Exercise data section start
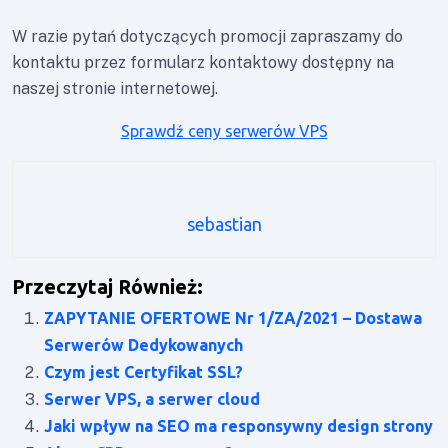
W razie pytań dotyczących promocji zapraszamy do
kontaktu przez formularz kontaktowy dostępny na
naszej stronie internetowej.
Sprawdź ceny serwerów VPS
sebastian
Przeczytaj Również:
ZAPYTANIE OFERTOWE Nr 1/ZA/2021 – Dostawa
Serwerów Dedykowanych
Czym jest Certyfikat SSL?
Serwer VPS, a serwer cloud
Jaki wpływ na SEO ma responsywny design strony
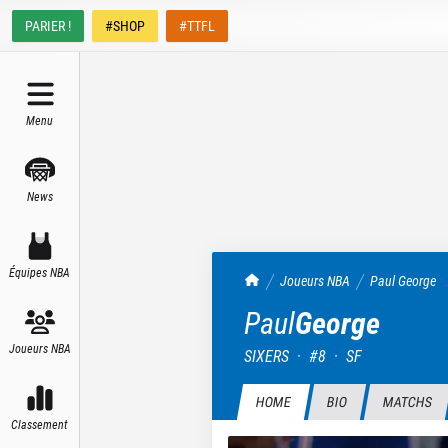
PARIER !
#SHOP
#TTFL
Menu
News
Équipes NBA
TrashTalk Actu NBA
Joueurs NBA
Paul
George
Paul
George
Joueurs NBA
SIXERS
·
#
8
·
SF
HOME
BIO
MATCHS
Classement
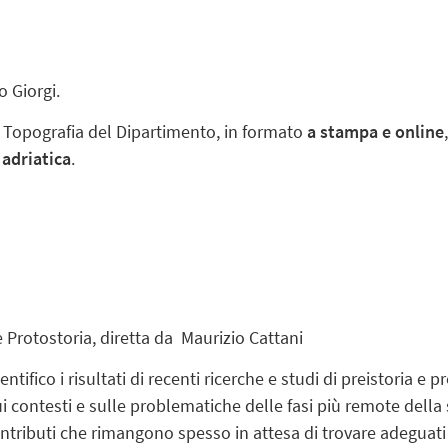
o Giorgi.
 Topografia del Dipartimento, in formato
a stampa e online
 adriatica
.
 e Protostoria, diretta da
Maurizio Cattani
tifico i risultati di recenti ricerche e studi di preistoria e p
 contesti e sulle problematiche delle fasi più remote della 
ntributi che rimangono spesso in attesa di trovare adeguati s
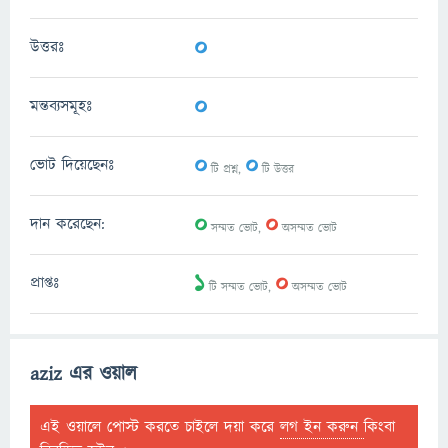
0
উত্তরঃ
0
মন্তব্যসমূহঃ
0
0
ভোট দিয়েছেনঃ
টি প্রশ্ন,
টি উত্তর
0
0
দান করেছেন:
সম্মত ভোট,
অসম্মত ভোট
1
0
প্রাপ্তঃ
টি সম্মত ভোট,
অসম্মত ভোট
aziz এর ওয়াল
এই ওয়ালে পোস্ট করতে চাইলে দয়া করে
লগ ইন করুন
কিংবা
Exercise data section end
(Problem description): Retype everything in the material word for word, minus pictures.

(Exercise result):
W razie pytań dotyczących promocji zapraszamy do
kontaktu przez formularz kontaktowy dostępny na
naszej stronie internetowej.
Sprawdź ceny serwerów VPS
sebastian
Przeczytaj Również:
ZAPYTANIE OFERTOWE Nr 1/ZA/2021 – Dostawa
Serwerów Dedykowanych
Czym jest Certyfikat SSL?
Serwer VPS, a serwer cloud
Jaki wpływ na SEO ma responsywny design strony
PARIER !
#SHOP
#TTFL
Menu
News
Équipes NBA
TrashTalk Actu NBA
Joueurs NBA
Paul
George
Paul
George
Joueurs NBA
SIXERS
·
#
8
·
SF
HOME
BIO
MATCHS
Classement
o Giorgi.
 Topografia del Dipartimento, in formato
a stampa e online
 adriatica
.
 e Protostoria, diretta da
Maurizio Cattani
tifico i risultati di recenti ricerche e studi di preistoria e p
 contesti e sulle problematiche delle fasi più remote della 
ntributi che rimangono spesso in attesa di trovare adeguati s
0
উত্তরঃ
0
মন্তব্যসমূহঃ
0
0
ভোট দিয়েছেনঃ
টি প্রশ্ন,
টি উত্তর
0
0
দান করেছেন:
সম্মত ভোট,
অসম্মত ভোট
1
0
প্রাপ্তঃ
টি সম্মত ভোট,
অসম্মত ভোট
aziz এর ওয়াল
এই ওয়ালে পোস্ট করতে চাইলে দয়া করে
লগ ইন করুন
কিংবা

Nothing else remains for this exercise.